# Rat Fostering?



## Adalii (Aug 18, 2012)

I've always wanted to foster a few rats at a time, certainly not babies but maybe rats who need some socialization or are older(these likely would just be adopted by myself to live out their life)

I was wondering if anyone had any thoughts on doing this with the local shelter. I have two spare cages(one is perfect for younger skittish rats, and the other is large enough for four adults) and plenty of water bottles and toys.


----------



## nanashi7 (Jun 5, 2013)

I am registered to foster any pocket pets that come in with experience with aggressive and pregnant rats listed. I have both males and females and spare cages. 

They will only call you in if they don't have enough room and would rather keep ten rats in a 5gal than call me it seems...

If there is a rat rescue they'll probably e more receptive than humane societies seem to be...

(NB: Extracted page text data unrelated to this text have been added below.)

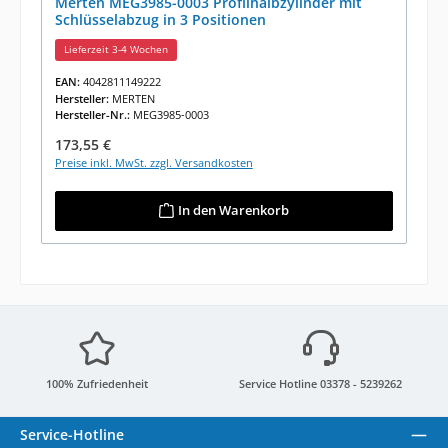
Merten MEG3985-0003 Profilhalbzylinder mit
Schlüsselabzug in 3 Positionen
Lieferzeit 3-4 Wochen
EAN:
4042811149222
Hersteller:
MERTEN
Hersteller-Nr.:
MEG3985-0003
Regulärer Preis:
173,55 €
Preise inkl. MwSt. zzgl. Versandkosten
In den Warenkorb
100% Zufriedenheit
Service Hotline 03378 - 5239262
Service-Hotline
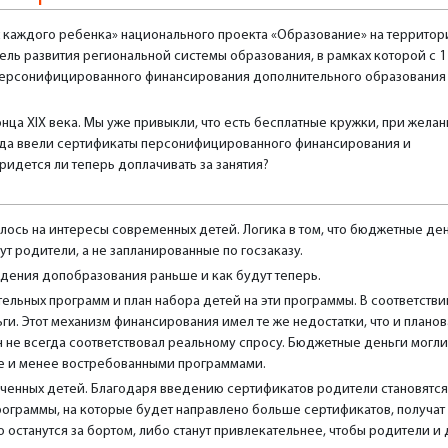
х каждого ребенка» национального проекта «Образование» на территор
ль развития региональной системы образования, в рамках которой с 1
 персонифицированного финансирования дополнительного образования
ца XIX века. Мы уже привыкли, что есть бесплатные кружки, при жела
 года ввели сертификаты персонифицированного финансирования и
ридется ли теперь доплачивать за занятия?
ось на интересы современных детей. Логика в том, что бюджетные де
т родители, а не запланированные по госзаказу.
дения допобразования раньше и как будут теперь.
льных программ и план набора детей на эти программы. В соответстви
. Этот механизм финансирования имел те же недостатки, что и планов
 не всегда соответствовал реальному спросу. Бюджетные деньги могли
е и менее востребованными программами.
еченных детей. Благодаря введению сертификатов родители становятся
ограммы, на которые будет направлено больше сертификатов, получат
останутся за бортом, либо станут привлекательнее, чтобы родители и 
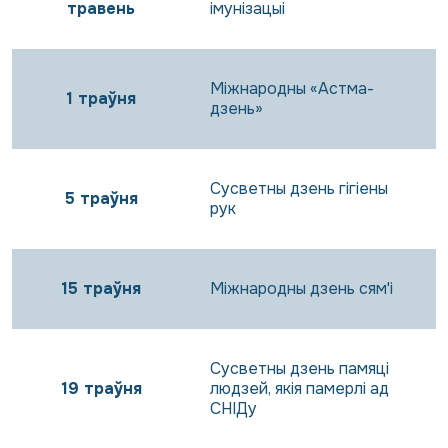
травень
імунізацыі
Міжнародны «Астма-
1 траўня
дзень»
Сусветны дзень гігіены
5 траўня
рук
15 траўня
Міжнародны дзень сям'і
Сусветны дзень памяці
19 траўня
людзей, якія памерлі ад
СНІДу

Sent from Petguide.com Free App


----------



## Daniel (Jun 24, 2013)

I've wanted to do this (probably after I get my number of 'my rats' down to 2-3), but sadly it seems like many of the rescues have outdated websites or no longer exist? At least, that's what I've encountered.

Not counting my main cage (for my rats only), I probably have room for 3-4 (one cage for 2, and a 10 gallon for short term housing/pregnant rats).


----------



## nanashi7 (Jun 5, 2013)

Daniel, I think you're close to the official Rattie Chattie rescue. 


Sent from Petguide.com Free App


----------